We Are What We Watch

What Reality TV Costs Us

(photo: http://www.flickr.com/photos/dhammza/)

The sheer amount of “reality television” on the air most evenings is disturbing. Even more disturbing is the fact that the vulgar, base, inane, and otherwise offensive content of these television shows passes for entertainment and many young Americans are being raised on a steady diet of this brainless garbage.

For these reasons, I was intrigued to happen upon a new book and website dedicated to exposing the insanity and danger of reality TV:

Reality Bites Back

In Reality Bites Back: The Troubling Truth about Guilty Pleasure TV, Jennifer L. Pozner, founder and executive director of Women In Media & News (WIMN), takes a fierce, funny, and in-depth look at how reality TV affects our beliefs, our behavior, and our culture. This genre encourages us to think less and buy more… but Pozner isn’t buying. Instead, she lays out the deep-seated biases reality TV promotes about women and men, race and class, love and marriage, sex and beauty, advertising and consumption, and more. Drawing on a decade of journalistic research, she connects the dots between reality TV’s hostile representations of women and people of color to decades of similarly harsh narratives in news media and politics.

Do you watch Reality TV?

I was an early fan of Survivor—the pioneer American reality television—back in its early days, but I don’t watch that one anymore.

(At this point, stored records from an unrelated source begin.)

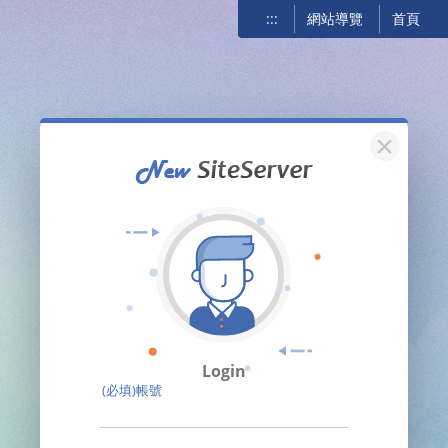
:::
網站導覽
首頁
關閉
Login
(必填)帳號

I have seen enough clips of many of the newer, bolder shows mentioned at Reality Bites Back, however, to know that author Pozner is not exaggerating when she claims that our culture is at stake.

She writes:

“On The Bachelor, twenty-five interchangeable hotties compete for the chance to marry a hunky lunkhead they don’t know from Adam. Weepy waifs line up to be objectified for a living (or simply for a moment) on America’s Next Top Model. Wealthy ladies who lunch backstab while obsessing over brand-name clothes, cars and jewels on The Real Housewives Of…everywhere. Branded “ugly ducklings,” appearance-obsessed sad sacks risk their health to be surgically altered on The Swan and Dr. 90210. Starved women get naked for Oreos and men gloat about “dumb-*** girl alliances” on Survivor. Women of color are ostracized as deceitful divas on The Apprentice, lazy or “difficult” on Wife Swap and Bridezillas, and “ghetto” train wrecks on VH1’s Flavor of Love and I Love New York. And through it all, slurs like ... are tossed around as if they’re any other nouns.”

This is entertainment?

This is the best we can do?

Of course it isn’t. But until those of us who choose to watch television demand something other sex-saturated, mindless drivel aimed at the lowest common denominator ... sex-saturated, mindless drivel aimed at the lowest common denominator is exactly what we’ll get.